Dataset content:

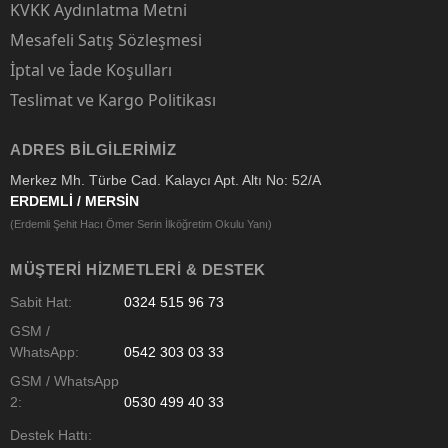
KVKK Aydınlatma Metni
Mesafeli Satış Sözleşmesi
İptal ve İade Koşulları
Teslimat ve Kargo Politikası
ADRES BILGILERIMIZ
Merkez Mh. Türbe Cad. Kalaycı Apt. Altı No: 52/A
ERDEMLİ / MERSİN
(Erdemli Şehit Hacı Ömer Serin İlköğretim Okulu Yanı)
MÜŞTERI HIZMETLERI & DESTEK
Sabit Hat:
0324 515 96 73
GSM /
WhatsApp:
0542 303 03 33
GSM / WhatsApp
2:
0530 499 40 33
Destek Hattı:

What needs to be done:
Could the material above be given again exactly, pictures excluded?

Answer box:
KVKK Aydınlatma Metni
Mesafeli Satış Sözleşmesi
İptal ve İade Koşulları
Teslimat ve Kargo Politikası
ADRES BILGILERIMIZ
Merkez Mh. Türbe Cad. Kalaycı Apt. Altı No: 52/A
ERDEMLİ / MERSİN
(Erdemli Şehit Hacı Ömer Serin İlköğretim Okulu Yanı)
MÜŞTERI HIZMETLERI & DESTEK
Sabit Hat:
0324 515 96 73
GSM /
WhatsApp:
0542 303 03 33
GSM / WhatsApp
2:
0530 499 40 33
Destek Hattı:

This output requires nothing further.